The third issue of the Nature India Annual Volume has been an exercise in introspection, what with India’s science and technology allocation continuing to be lukewarm in 2015. The year brought with it a lot of talk of jugaad (frugal innovation) being the hallmark of India’s science — a term that is met with both pride and disappointment among scientists in the country. Some think the phenomenon epitomises the Indian spirit of excelling even in a resource-poor setting while many feel it is time the country took science funding seriously to be counted among the big science faring nations.
Regardless, the year was buzzing with scientific activity making it tough to choose the events that must get into the annual volume. On the cover, we feature the story of the Indian holy basil, which caught the attention of genomic scientists, opening up the possibility of producing umpteen therapeutic molecules. The draft genomes are expected to facilitate identification of not yet identified genes involved in the synthesis of important secondary metabolites in the plant, heavily used in the Indian and Chinese systems of medicine.

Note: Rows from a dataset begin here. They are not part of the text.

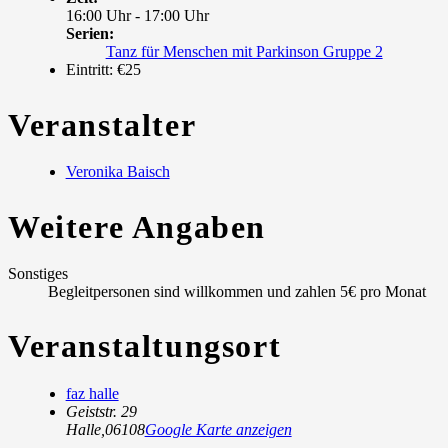
16:00 Uhr - 17:00 Uhr
Serien:
Tanz für Menschen mit Parkinson Gruppe 2
Eintritt:
€25
Veranstalter
Veronika Baisch
Weitere Angaben
Sonstiges
Begleitpersonen sind willkommen und zahlen 5€ pro Monat
Veranstaltungsort
faz halle
Geiststr. 29
Halle
,
06108
Google Karte anzeigen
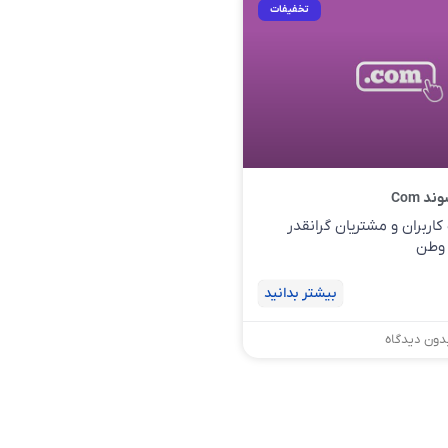
تخفیفات
 Com
اربران و مشتریان گرانقدر
 وطن
بیشتر بدانید
ون دیدگاه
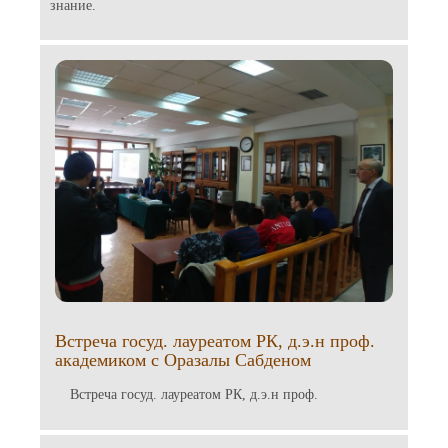
знание.
Встреча госуд. лауреатом РК, д.э.н проф.
академиком с Оразалы Сабденом
Встреча госуд. лауреатом РК, д.э.н проф.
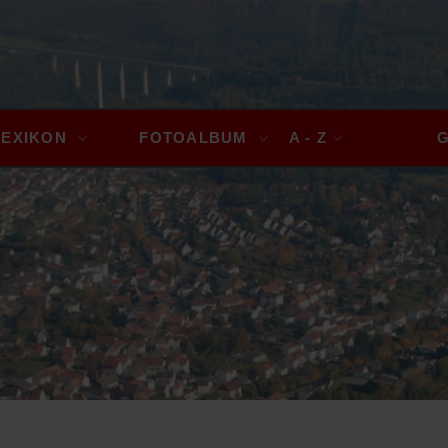
LEXIKON
FOTOALBUM
A - Z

The Indian Council of Medical Research got its second woman Director General in 100 years, making for a happy trend to report. In the art-meets-science genre, we featured Minnesota-based dance company Black Label Movement (BLM), which took Bangalore by a storm explaining science to common people through dance.

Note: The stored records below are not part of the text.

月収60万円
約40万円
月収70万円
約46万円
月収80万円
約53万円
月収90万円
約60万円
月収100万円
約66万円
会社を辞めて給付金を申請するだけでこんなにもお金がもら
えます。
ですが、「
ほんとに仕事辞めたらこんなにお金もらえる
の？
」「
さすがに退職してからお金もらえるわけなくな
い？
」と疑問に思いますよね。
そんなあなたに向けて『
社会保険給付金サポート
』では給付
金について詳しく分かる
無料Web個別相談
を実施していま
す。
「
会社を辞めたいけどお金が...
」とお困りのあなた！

We looked at two intriguing tribes of India — the Sahariyas of Madhya Pradesh, who are so socio-politically stressed out that their life expectancy might be going down as a result; and the camel-rearing Raikas of Rajasthan, who baffle immunologists with a near zero incidence of diabetes.

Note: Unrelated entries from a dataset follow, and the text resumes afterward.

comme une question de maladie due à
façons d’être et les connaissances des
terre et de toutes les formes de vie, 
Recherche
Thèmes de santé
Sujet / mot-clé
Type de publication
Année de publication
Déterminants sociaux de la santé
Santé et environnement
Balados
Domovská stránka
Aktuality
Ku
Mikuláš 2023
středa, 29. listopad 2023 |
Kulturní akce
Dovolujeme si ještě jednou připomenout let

During the year, we reported the anger of senior Indian scientists who joined scores of artists, film directors and authors to protest incidents of assault on freedom of expression. Following the April 2015 Nepal earthquake, which shook the region, Nature India also took note of an appeal by Indian scientists to lift the ban on US geophysicist Roger Bilham, who has largely contributed to the current knowledge of earthquakes in the Himalayan region.
Like its predecessors, this annual volume hopes to be an important addition to the science calendar of India — a must have for anyone interested in keeping abreast with the research highlights of the year, newsmakers, trends in R&D, careers and policy issues.
These annual chronicles of the “contemporary history of science in India” are put together by a group of editors and eminent scientists, who handpick the contents from our coverage through the year. Affiliations and research interests of some people might have changed after publication of these articles. We have mentioned the publication date on top of each article so that they make sense.
Like always, we look forward to your feedback to improve our coverage of science in India.